Cada vez más personas desean el tropiezo del compañero para ocupar su lugar con una ceguera cortoplacista: pertenecemos a una misma colmena y cada fallo de los demás supone un lastre para el futuro de todos, incluido el propio. El sentimiento que nos obliga a estimar un beneficio recibido y a corresponder de alguna manera, es la gratitud. Forma con la generosidad un binomio complementario. Ambas, cualidades infrecuentes.
En lugar de agradecer y corresponder, muchos convierten en el principal enemigo a batir a aquella persona a quien le deben el mayor apoyo. Se cambia con demasiada frecuencia gratitud por adulación.
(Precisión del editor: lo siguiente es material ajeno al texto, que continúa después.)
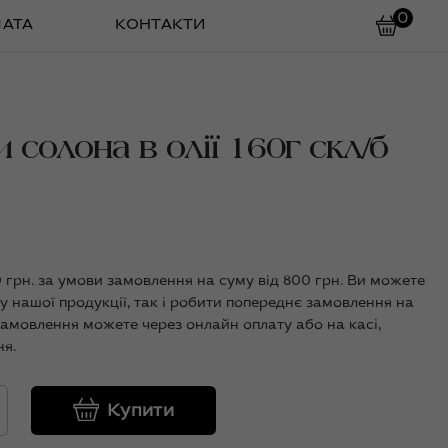
0
ЛАТА
КОНТАКТИ
 солона в олії 160г скл/б
0 грн. за умови замовлення на суму від 800 грн. Ви можете
у нашої продукції, так і робити попереднє замовлення на
замовлення можете через онлайн оплату або на касі,
я.
Купити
Nuestros líderes prefieren rodearse de quienes les dicen lo que creen que puede agradarles, evitando cualquier crítica o contrariedad, permitiéndoles equivocarse estrepitosamente.
Si buscaran personas agradecidas en vez de dejarse escoltar por aduladores se permitirían ser valientes: tendrían la tranquilidad de que los aplausos de su equipo no son gestos gratuitos sino merecidos y que recibirán de ellos observaciones y críticas constructivas cuando las merezcan porque el objetivo prioritario de una persona agradecida es colaborar en el éxito del proyecto.
Debe costar distinguir la gratitud de la adulación. Además, es más cómodo: para recibir halagos no hace falta pensar mucho, solo dejarse llevar. Y así muchos mediocres hacen largas y brillantes carreras profesionales especializándose en el halago desmedido al jefe de turno, teniendo la habilidad de migrar de objetivo con sorprendente destreza.
Seres así, que perjudican a cualquier colectivo, si alcanzan a desempeñar el liderazgo se convierten en un peligro público: cambian de opinión dependiendo de con quién o en qué momento hablen, incumplen su palabra y sus compromisos, son incapaces de negociar con éxito, enervan, cambian el no por sí… Al fin y al cabo, lo que se les da bien es decir a cada quien lo que quiere escuchar para, después, hacer lo que conviene a su persona.
La generosidad y la gratitud son valores fundamentales de la ética laica, valores imprescindibles para el progreso social que es muy urgente recuperar si estamos preocupados por el futuro de todos.